= Marjorie Batchelor =

American mathematician

Marjorie Blake (Marj) Batchelor-Winter is an American mathematician known for her work on coalgebras and supermanifolds. She is an emeritus staff member in the department of pure mathematics and mathematical statistics at the University of Cambridge in England, where she was formerly the graduate education officer and director of the Cambridge Mathematics Placements summer programme.

==Education==
Batchelor is the daughter of William Henry Batchelor, a medical researcher and administrator at the National Institutes of Health.
She graduated from Smith College in 1973, and in 2008 returned to Smith with her husband, Alan Winter, to help revive the tradition of change ringing at Smith.
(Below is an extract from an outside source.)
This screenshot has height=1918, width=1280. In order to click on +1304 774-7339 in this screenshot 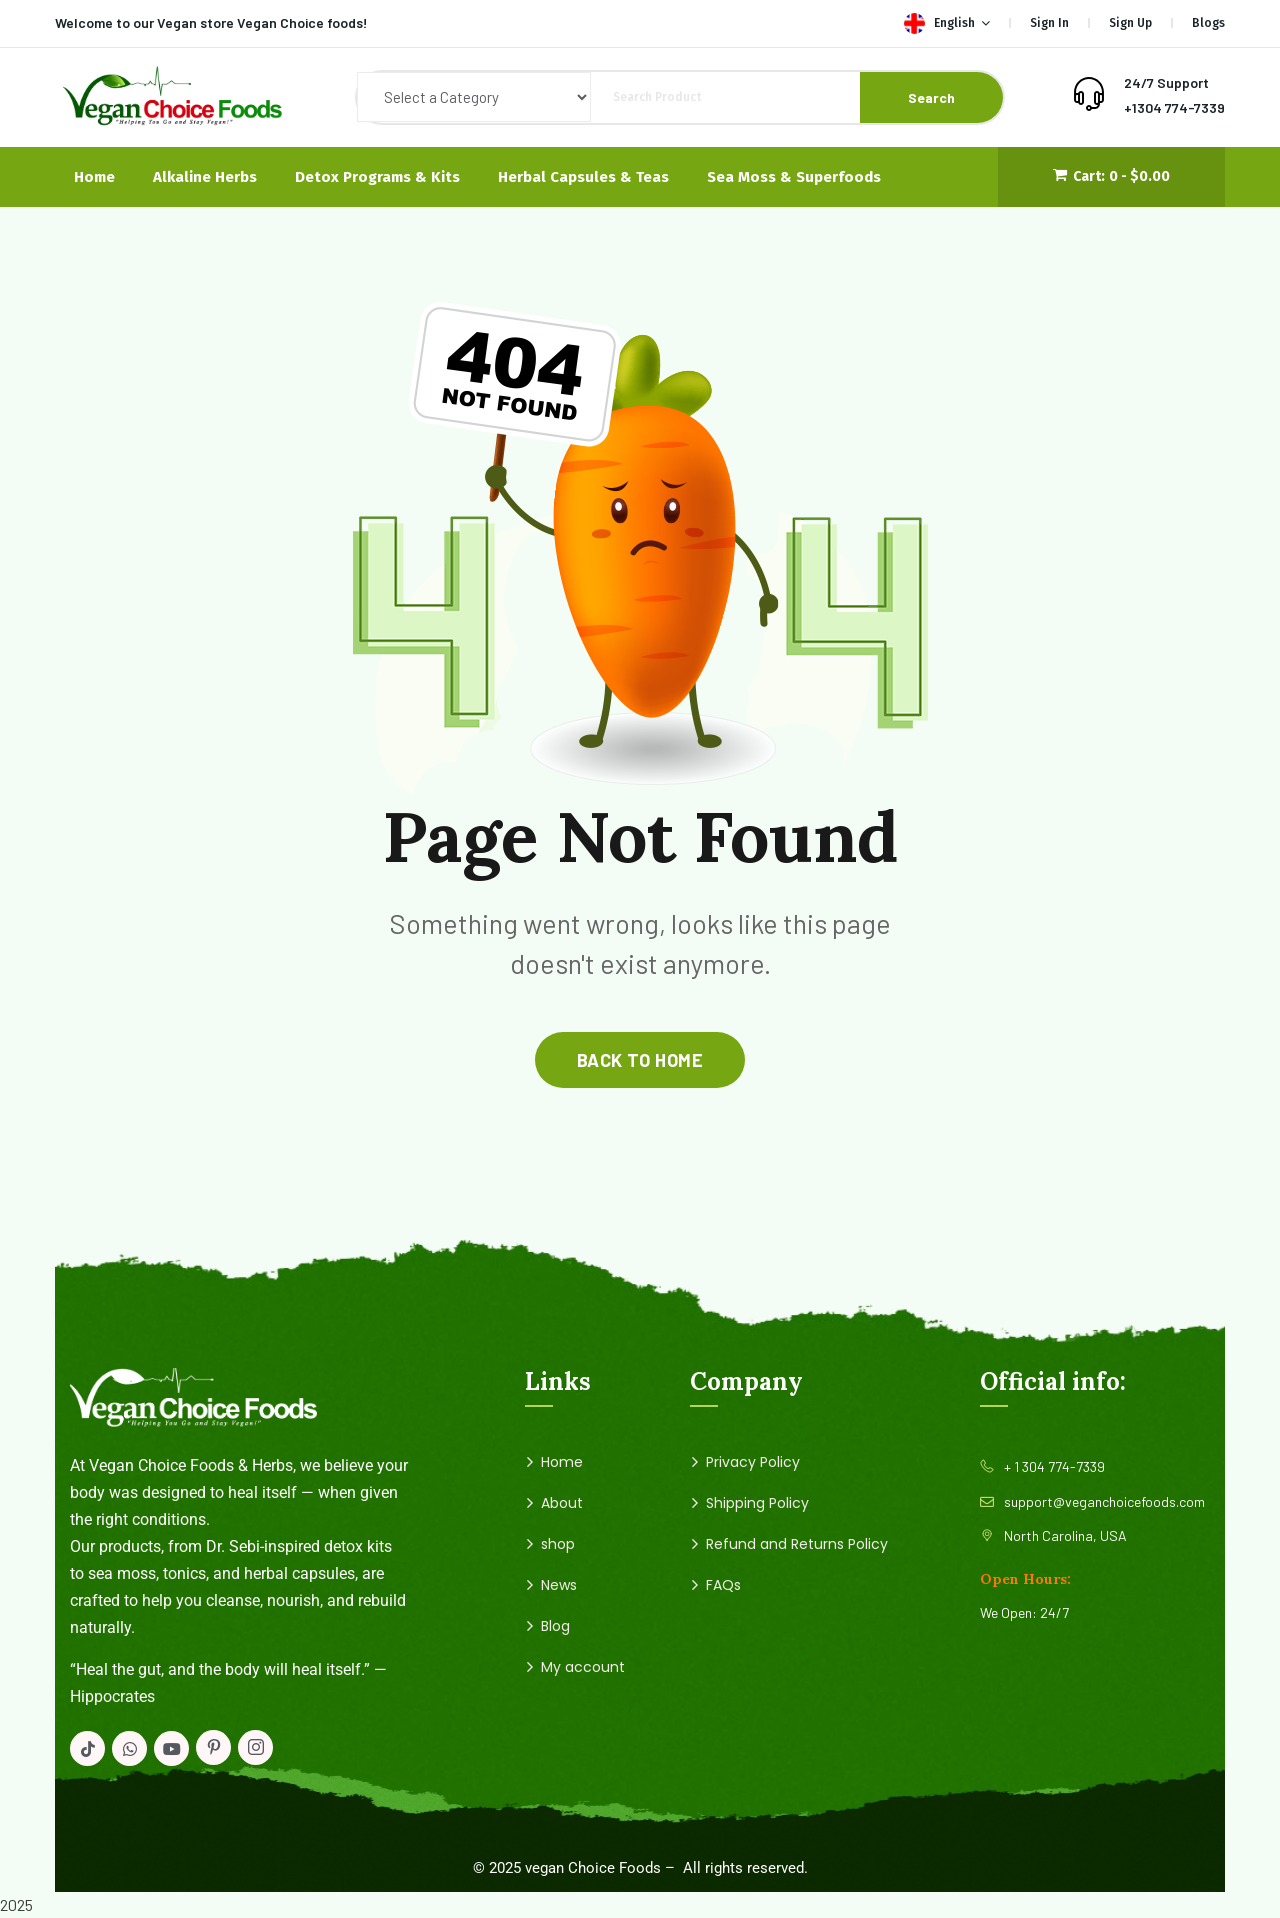, I will do `click(1174, 107)`.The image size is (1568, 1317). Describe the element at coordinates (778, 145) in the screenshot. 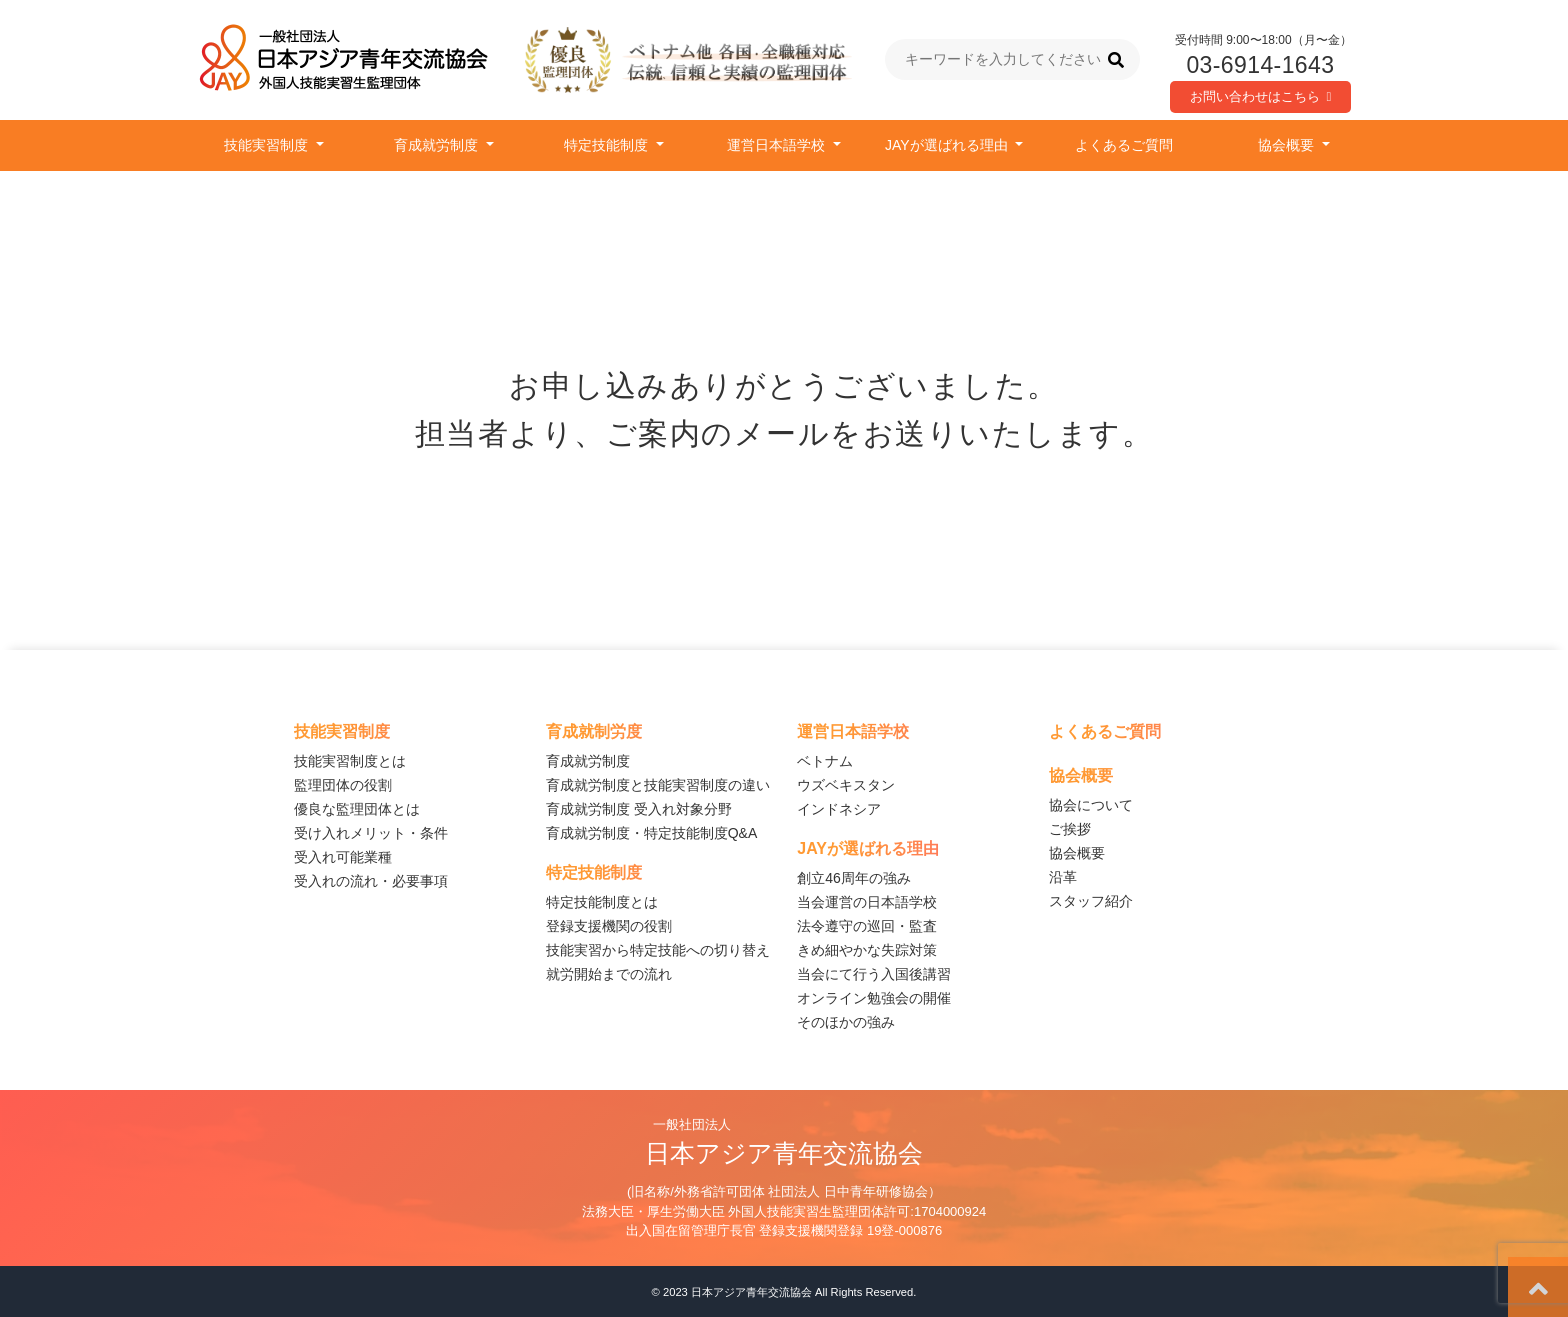

I see `運営日本語学校` at that location.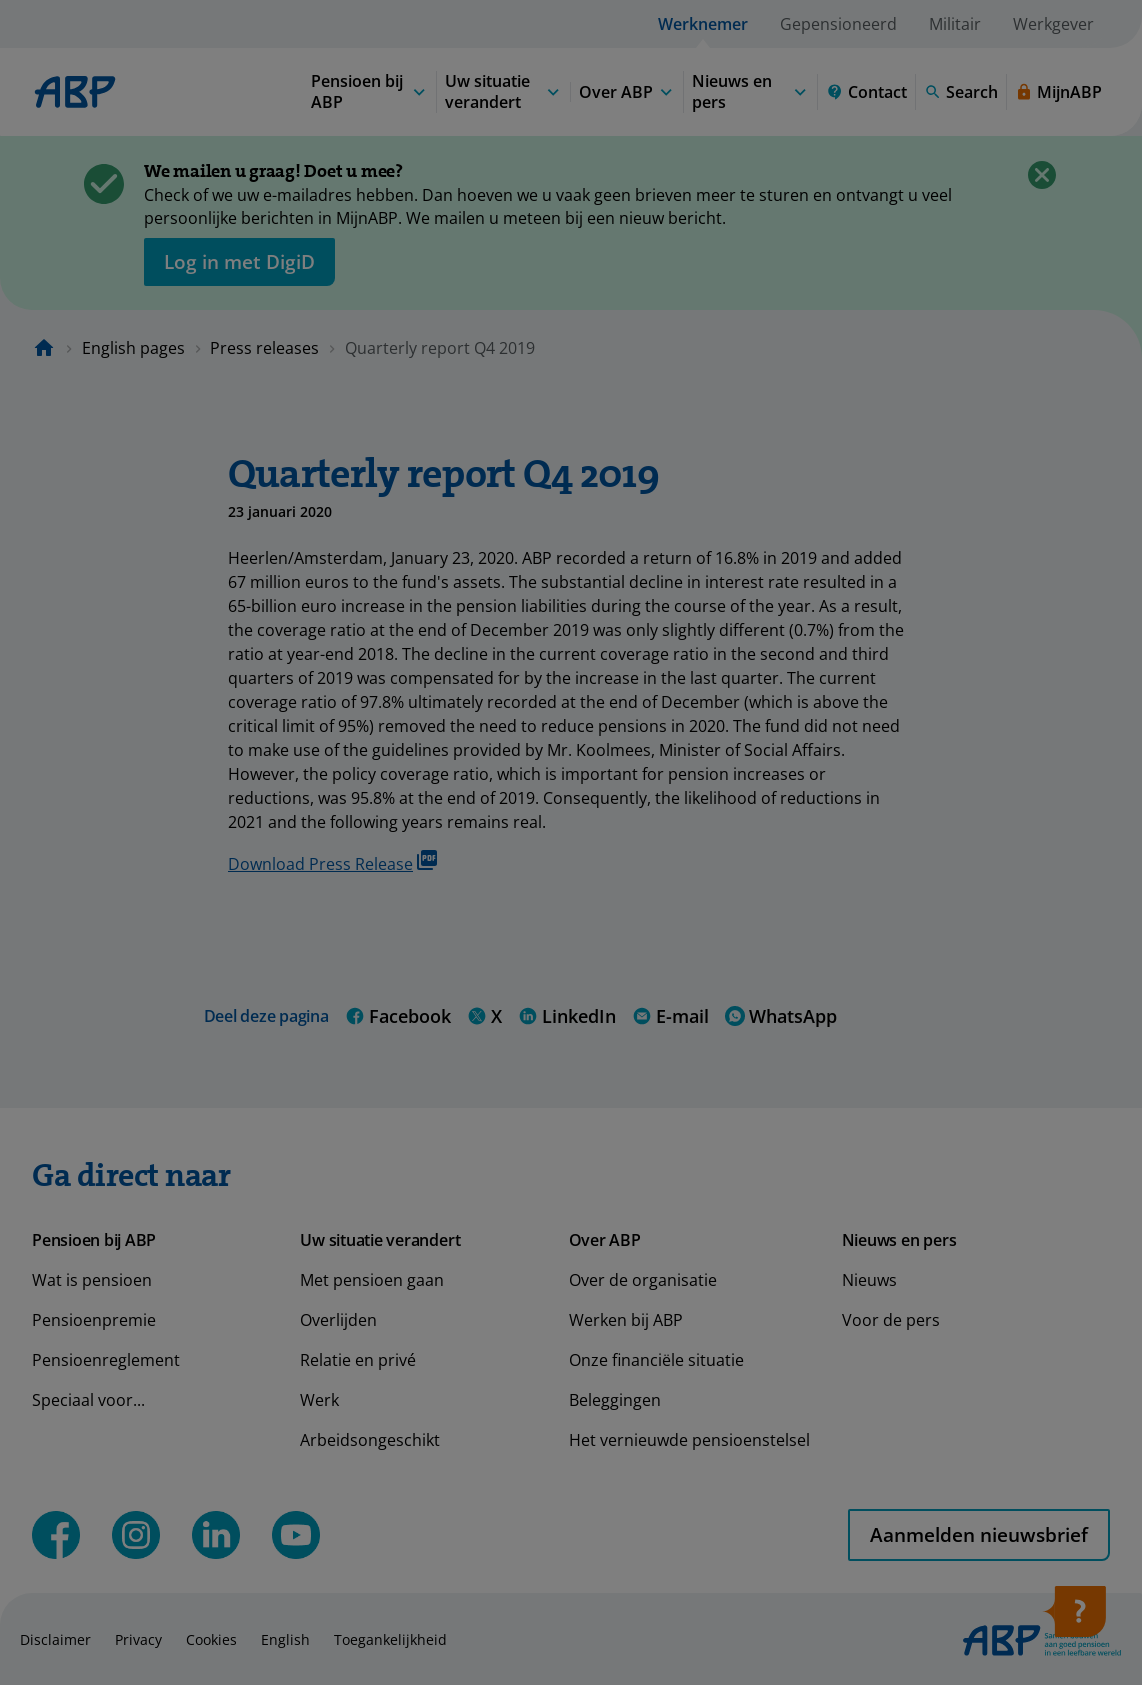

She became a student of Bertram Kostant at the Massachusetts Institute of Technology, completing her Ph.D. there in 1978 with a dissertation on The Structure of Supermanifolds.

==Research==
In the theory of supermanifolds, Batchelor's theorem states that every supermanifold can be realized as a sheaf of differential forms over the exterior bundle of a vector bundle. Batchelor published its proof in her 1979 paper, "The structure of supermanifolds".

==Activism==
At Cambridge, Batchelor became known for her efforts to encourage women in mathematics, and to build a more collegial and interactive atmosphere among the students studying for the Mathematical Tripos.